_What is required_
Extract the final stretch of the data: the line that contains "ze partners voor social" and every line after it, unaltered, and no other lines.

_Exercise data_
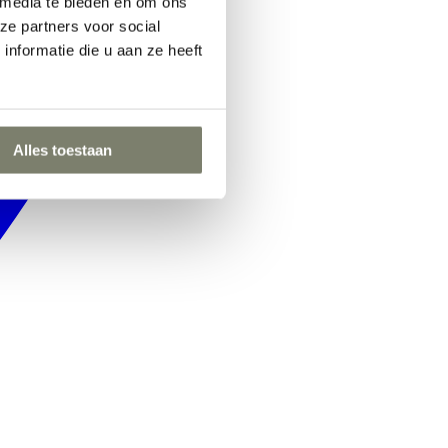
 media te bieden en om ons
ze partners voor social
nformatie die u aan ze heeft
Alles toestaan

_Worked solution_
ze partners voor social
nformatie die u aan ze heeft
Alles toestaan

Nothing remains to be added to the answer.